La lascio in inglese proprio per rispettarne l’asciutta durezza, a rischio di non farla capire
pienamente a tutti, la storia di questo ex-marinaio, questo reduce che sopravvive nel ricovero di Scott Place in disperazione, come l’ultimo degli extra-comunitari in Italia, senza poter neppure vedere il figlio di 13 anni. Ma che cosa è e che cosa ha Monongah? Perché mai ci si moriva in malo modo e ci si sopravvive ancora oggi in malo modo? Ricordo che visitandola nel 2003 e tentando di fare il mestiere di cronista, parlai con più di un cittadino. Disoccupazione, depressione economica, mancato sviluppo, isolamento furono gli unici argomenti di quelle conversazioni di persone gentili e rassegnate. Sembra che quel nome, Monongah, abbia origini indigene, un nome che per gli "indiani" della non lontana catena montuosa degli Appalaci, avesse a che fare con i lupi. Io sono nato, guarda caso, in un minuscolo villaggio campano, anzi sannita, che si chiama San Lupo. Forse anche per questo, mentre rispondo alla richiesta di scrivere ancora 30 righe, mi viene più da ululare che da scrivere. Affidare a un ululato tutta la disperazione di e per quei morti in miniera, di tutti i morti in qualsiasi miniera in ogni tempo e in ogni guerra ovunque, di tutte le vittime della violenza: da quella dei campi di sterminio organizzati a quella dei sopravvissuti ai campi di sterminio; da quella del terrorismo all’altra della cosiddetta guerra al terrorismo; da quella sui bambini e le donne all’altra che devasta di continuo senza scopi né obiettivi precisi la vita di persone semplici e inermi.

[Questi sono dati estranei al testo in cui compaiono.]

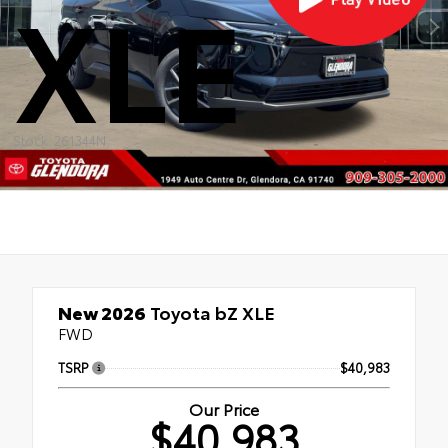
XLE
Stock: 261344N
New 2026
Toyota bZ XLE
FWD
TSRP
$40,983
Our Price
$40,983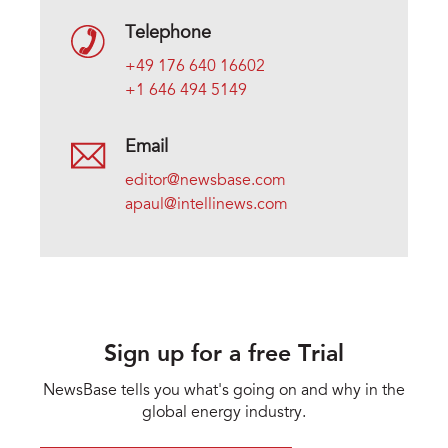
Telephone
+49 176 640 16602
+1 646 494 5149
Email
editor@newsbase.com
apaul@intellinews.com
Sign up for a free Trial
NewsBase tells you what's going on and why in the
global energy industry.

La violenza dei mezzi d’informazione, quella dei "crociati" per lo scontro di civiltà e l’altra delle morti bianche nei luoghi di lavoro. Un ululato di indignazione per un mondo che,
nonostante le molte e diverse Monongah di ogni tipo, sembra non aver imparato a vivere difendendo la vita e la dignità della persona. Nemmeno nel paese che più di ogni altro ha
tentato di porsi, almeno in alcuni momenti passati della sua storia, come faro di benessere, libertà e giustizia. Mentre nascondeva le sue Monongah. Un ululato per ricordare a tutti che continuando a produrre e nascondere Monongah su Monongah si finisce solo col produrre un mondo sempre più invivibile. Trasformando in "ultimi" anche quelli che fio a qualche anno fa non lo erano. Un ululato, in realtà, per la speranza di un mondo migliore. Senza miniera assassine di nessun genere.